Friday, January 5, 2018

OIL AND LAND

I’m trying to connect some dots and would welcome help to correct flawed assumptions.
Once oil was discovered, it had to be used profitably. One way to do this was to use the leftover tar from oil production to build roads. The roads had to go somewhere, and the solution to that was to build suburbs as their destination. I’ve come to learn, OFW has taught me, that the extensive living spaces suburbanization enabled promoted single family living on an unprecedented scale, which increased population proportionately. Our economic system has been growing exponentially, along with this population.
But now we’ve hit a roadblock.
As easily obtainable supply has dwindled, oil has become increasingly hard and costly to produce. Since the entire networked economy runs on oil, the strain on producers has trickled through the rest of the economy, making it less able to afford oil at the high prices producers would need to survive. But that isn’t all, for the oil economy, starting with mass-scale suburbanization, has gobbled up critical supplies of land and other natural resources, so that they, too are in short supply. There is talk that if an extremely cheap source of energy that used the same infrastructure as oil could be found, civilization could hum right along. But that wouldn’t address the problems of more depletion and more pollution caused by the extravagance and complexity of the oil-based civilization our large population has come to depend on. Besides, no cheap alternative to oil has yet been discovered.

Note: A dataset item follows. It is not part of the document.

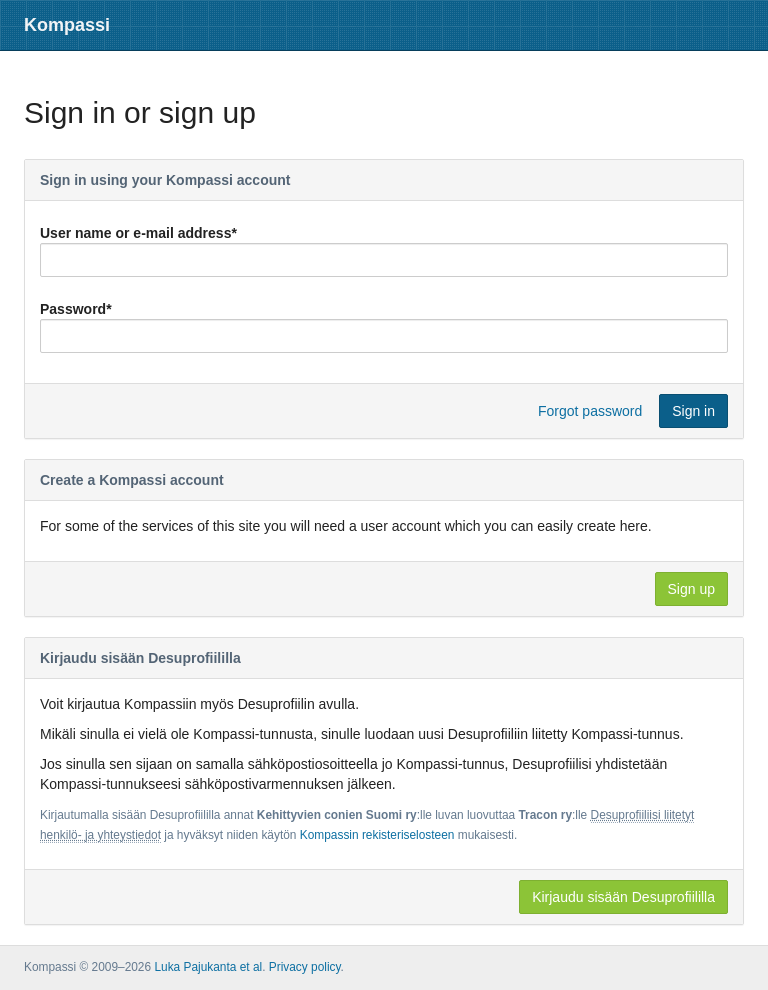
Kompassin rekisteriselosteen (377, 835)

It would seem that discussions on this dire situation tends always to leave out the critical issue of land use. Global land use policy to fit the age of oil depends on sprawl. Sprawl is possible through cultural programming that devalues land as having any value other than for economic maximization–the highest and best use policy that planners talk about. So land is the battleground on which the civilization’s wars are fought. The momentum of the civilization is to develop every last piece of land as cheaply as it can, until no more land is to be found. That necessarily increases pollution, uses more oil, and produces more people.